Avec la valise.

Nous sommes le 26 mai 1944. Des bombardiers américains larguent plus de 200 tonnes de bombes sur la ville de Lyon. L’opération vise à neutraliser les installations ferroviaires du quartier de la Mouche et de Vaise mais les Alliés ratent leur cible et on dénombre plus de 700 civils tués, plus d’un millier de blessés et de nombreux bâtiments détruits[1].

L’École de service de santé militaire qui abrite la Gestapo est touchée de plein fouet. « Une trentaine de Juifs sont dépêchés de la prison de Montluc vers les lieux du sinistre, pour dégager des gravats fumants les corps des victimes dans les rangs nazis. Les prisonniers doivent quant à eux leur survie à la solidité des caves où ils étaient enfermés[2]. » Les services de la Gestapo déménagent alors au 32 de la place Bellecour jusqu’au 3 septembre 1944, date de la libération de la ville.

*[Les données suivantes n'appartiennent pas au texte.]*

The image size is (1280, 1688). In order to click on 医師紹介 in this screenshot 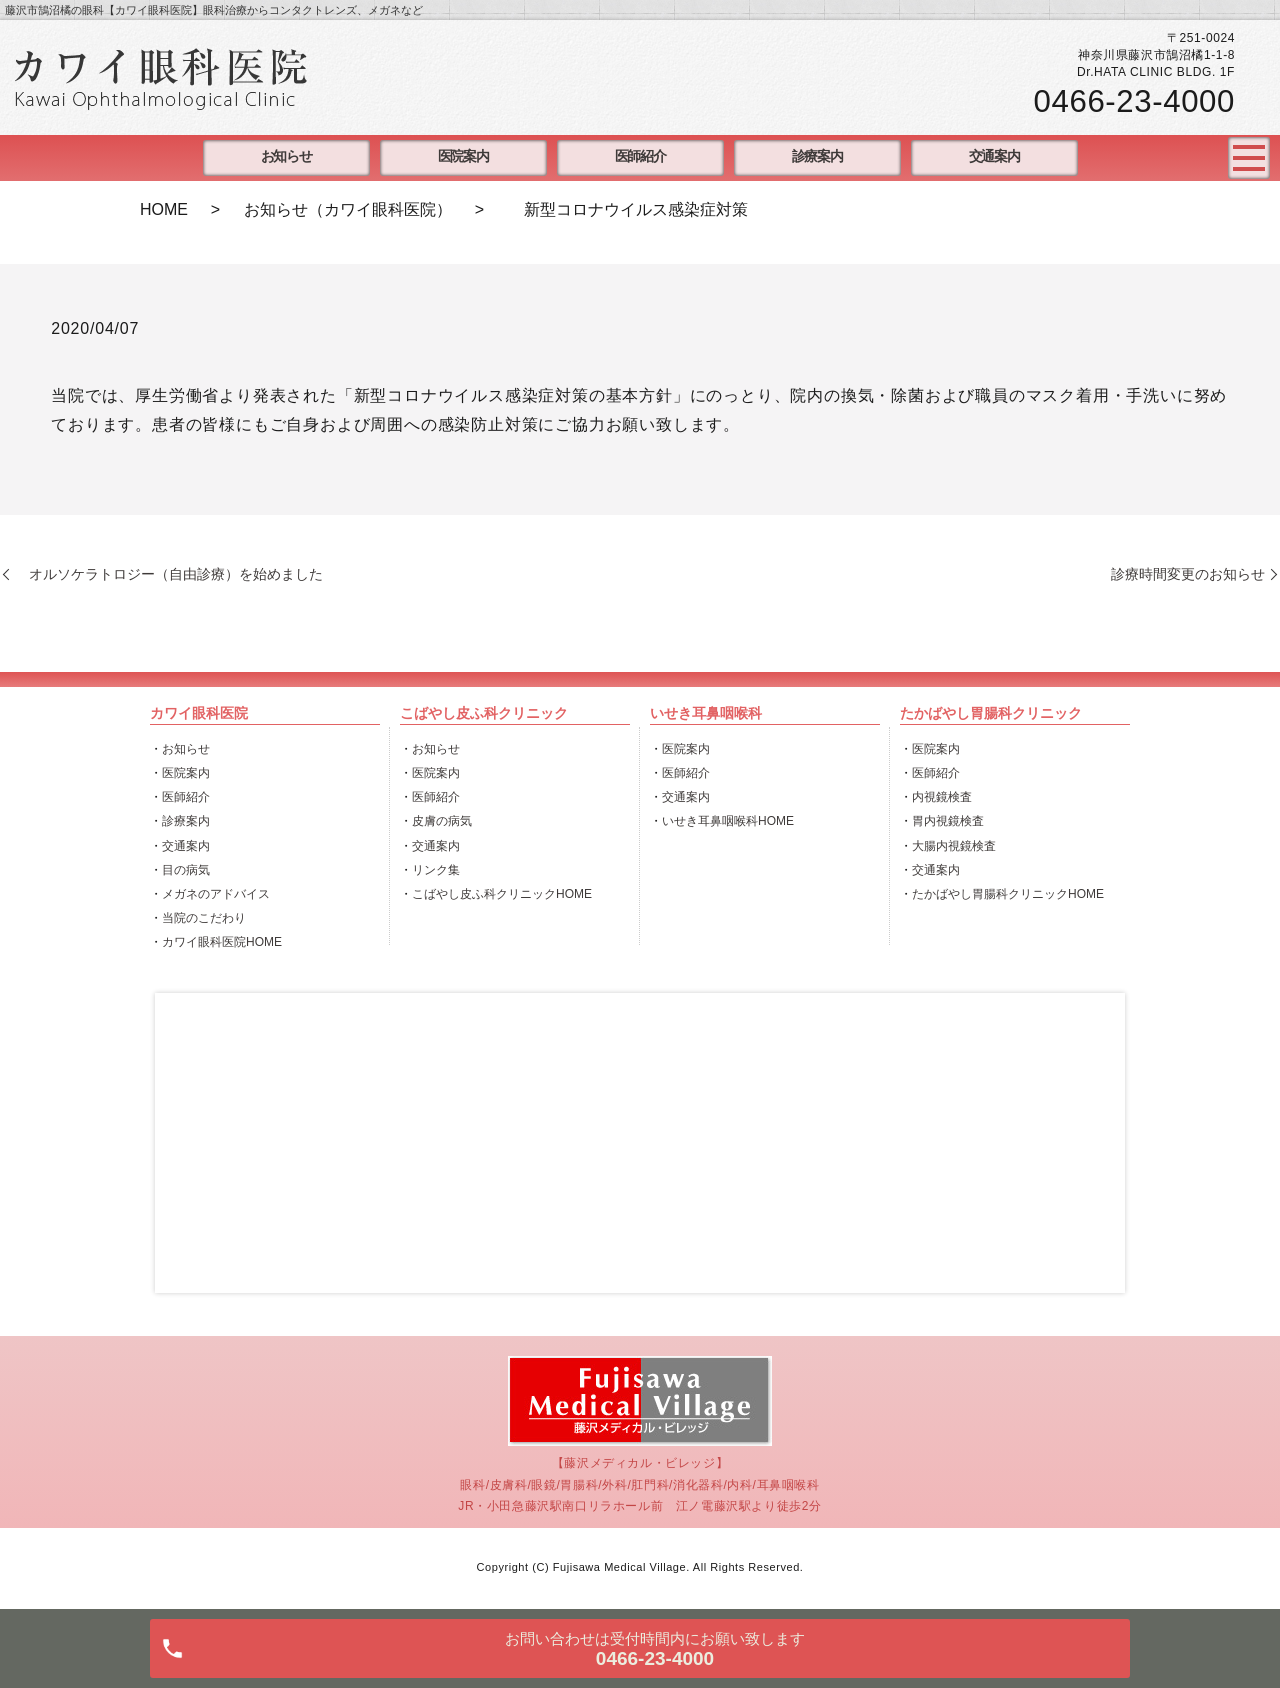, I will do `click(640, 156)`.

Les arrestations, les tortures, les assassinats et les déportations continuent.

L’École de santé militaire

Le 31 mai 1944, Doussot et son compère Thévenot sont toujours à Lyon puisque Doussot participe à l’arrestation et à l’interrogatoire -avec Francis André- de l’inspecteur Guepratte.

Le vol de documents à la Gestapo

Pourtant, d’après lui, il a réalisé un beau coup le 26 mai.

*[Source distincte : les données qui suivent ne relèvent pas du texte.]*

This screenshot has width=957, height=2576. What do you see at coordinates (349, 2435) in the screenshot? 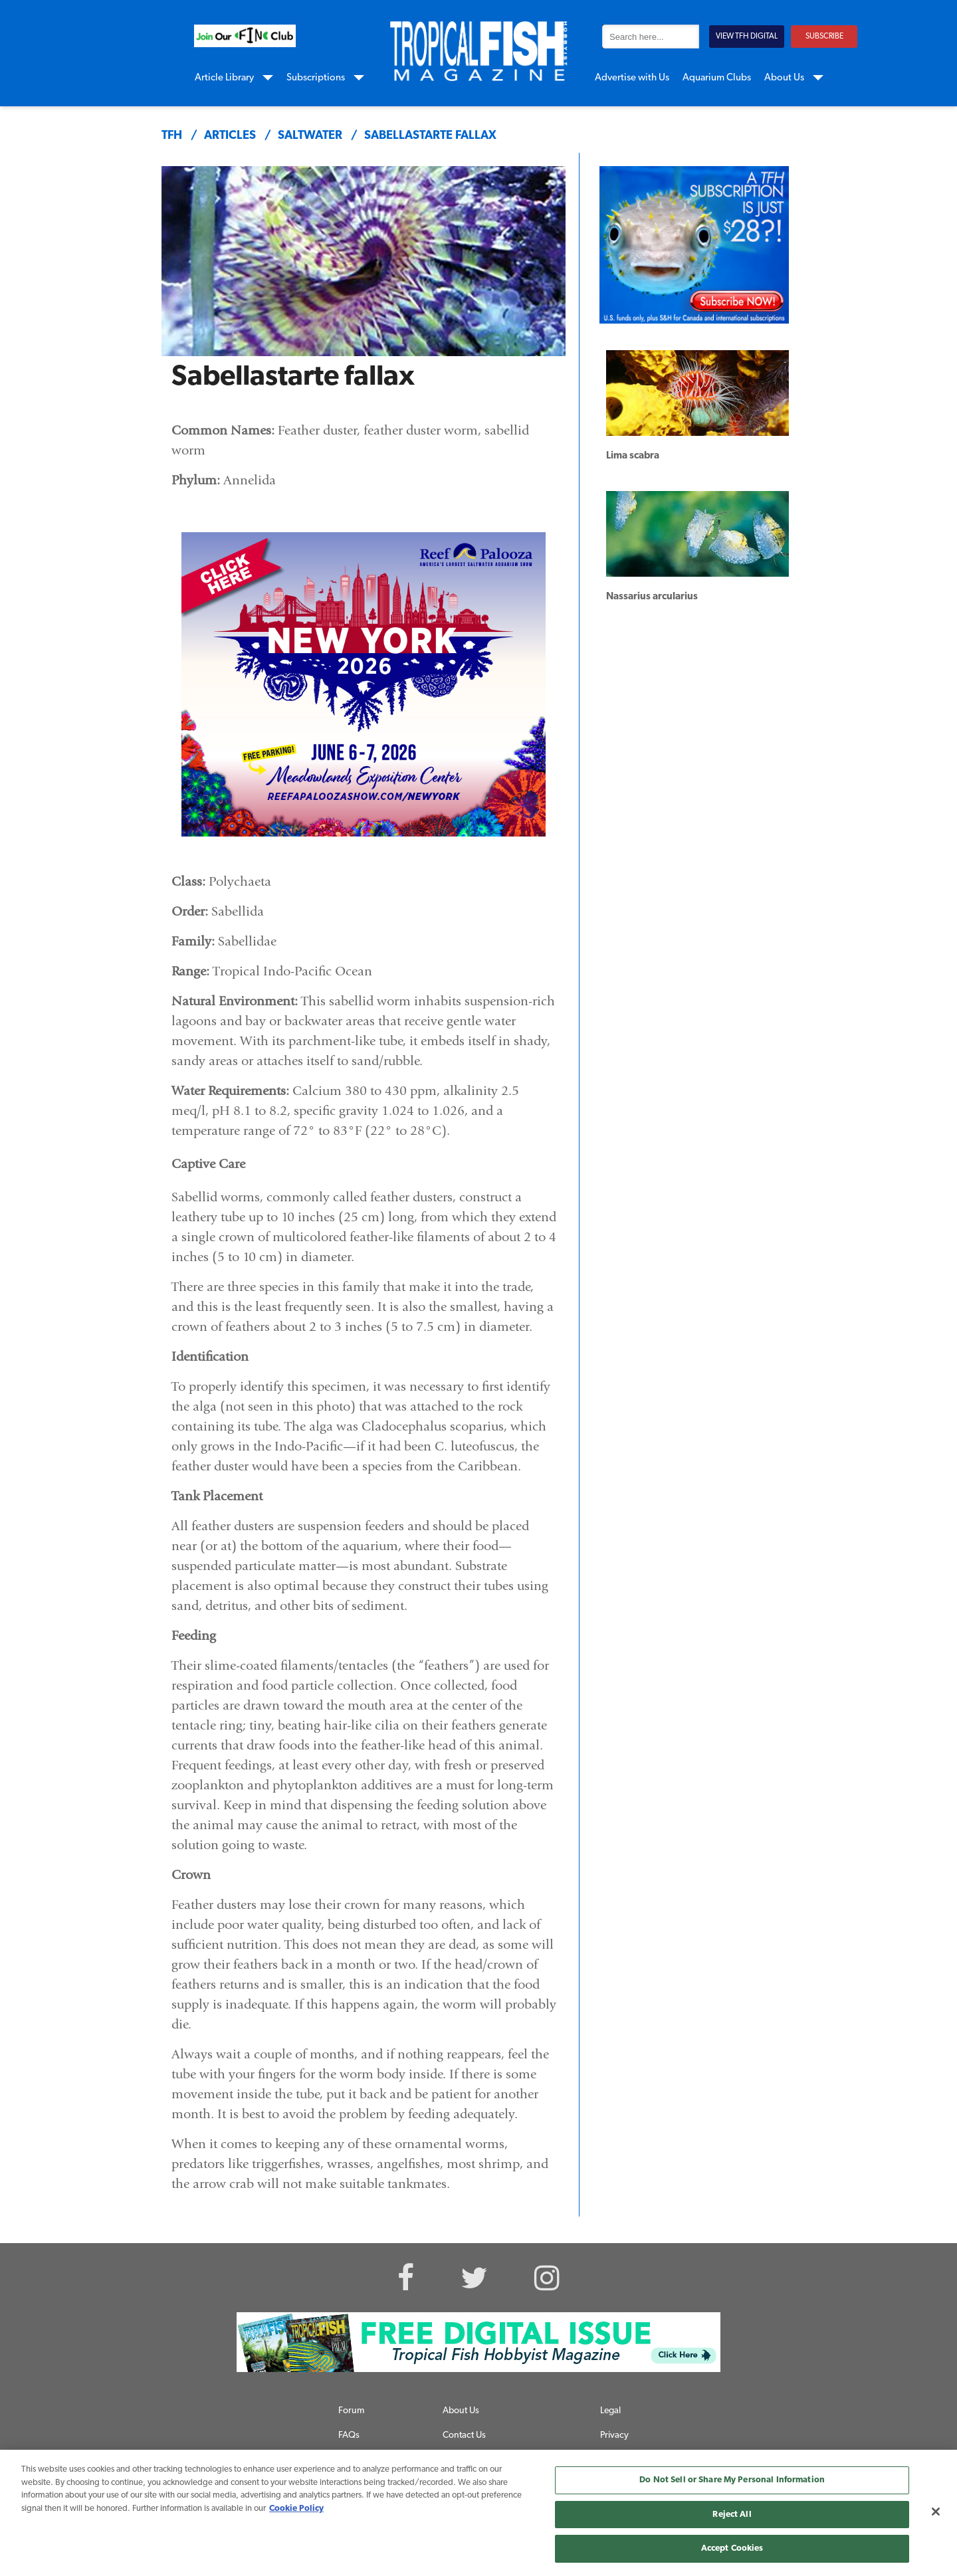
I see `FAQs` at bounding box center [349, 2435].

« Témoignage sur mon activité », L. Doussot.

Klaus Barbie, interrogé en Bavière au sujet de Doussot le 8 décembre 1948 par l’inspecteur de sûreté nationale Aimé Ferrier, confirme que des documents ont disparu lors du bombardement mais il a pensé, à l’époque, « que c’était le résultat du dégât causé par le bombardement. (…) J’ignore si lors de son départ, Doussot, a emporté des documents. Je ne me suis aperçu de rien », dit-il à l’inspecteur.

Du reste, souligne Barbie, « aucune enquête n’a été ouverte à ce sujet ». Doussot disparaît. Peut-être a-t-il été tué par la résistance, pense-t-il. Krull, de la section IV, enquête mais n’obtient « aucun renseignement. »

Validant la thèse selon laquelle Doussot travaillait au service de la résistance, ce dont d’ailleurs Barbie n’aurait pas douté une seule seconde, Gérard Chauvy dans son ouvrage « Aubrac 1943 » présente une autre version de Klaus Barbie, interviewé par France-Soir le 26 mai 1972.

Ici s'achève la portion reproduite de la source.